HHS Community Studies

Student Destiny Gregg sketches a piece of pottery that was found.

Handley High School's Community Studies and plant biotech classes recently wrapped up their five-day archeological dig with Tuskegee professor Dana Chandler.

Last year the group discovered some pretty interesting artifacts at their dig site right outside of Roanoke. This year the new crew used the information that last year's group had gathered from the dig site to decide the precise location in the same area to start digging.

The dig began on Monday and lasted through Friday with an additional day on Saturday for the community to join in as a fundraiser for Randolph County Historical Museum. On Tuesday Camdon Sledge found a chunky stone, and its discovery set the tone for the rest of the dig. At the end of the day, HHS history teacher Merredith Sears summed up the day explaining that the crew had found multiple Copena points, knives, a huge chunk of pottery, a tripodal bowl, a tool used to "stun" animals and a fire pit inside of what they presumed was a home.

"You could say we got the most accomplished in any Day 2 of any of the digs in the past 10 years," Sears said. "We even found an arrowhead!" Sears also explained an arrowhead is about the length of a dime/nickel, and contrary to popular beliefs, very few arrowheads are ever found.

Over the length of the dig, the group found several other significant artifacts, including a gorget, which is a specially carved type of pendant that was worn around one's neck, and ochre, which is a soft-pigmented stone that would be ground up and used as war paint.

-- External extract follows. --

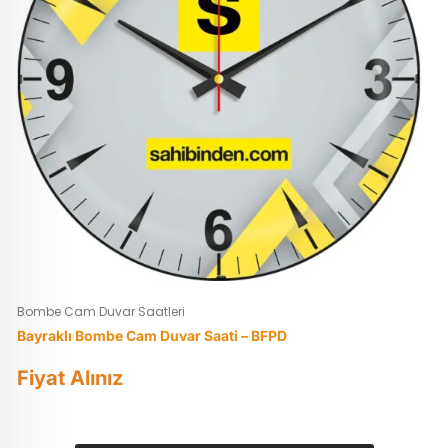
Bombe Cam Duvar Saatleri
Bayraklı Bombe Cam Duvar Saati – BFPD
Fiyat Alınız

Jennifer Kirby and her biotech class performed water and soil tests while on the dig. They took note of the changes in the creek and the land to get a better understanding of Native lifestyle. Kirby's class created a topographic map. Sophomore in Kirby's class, Jykarii Horton, described his experience throughout the week and said, "It's been an interesting learning week." Horton talked about the fact that he learned about Native trading through the artifacts they had found. All artifacts found during the dig were returned to the property owner.

On Friday the group did find several cool artifacts, but the real discovery confirmed the presumption of the house. "No major artifacts today," says Chandler, "But a lot of major stuff." Chandler explains he was not just speaking about the educational aspect of the dig but also the social aspect. During the dig many students of different ethnicities, all from different backgrounds, came together to get the job done, but with or without realizing it, made special friendships in the process.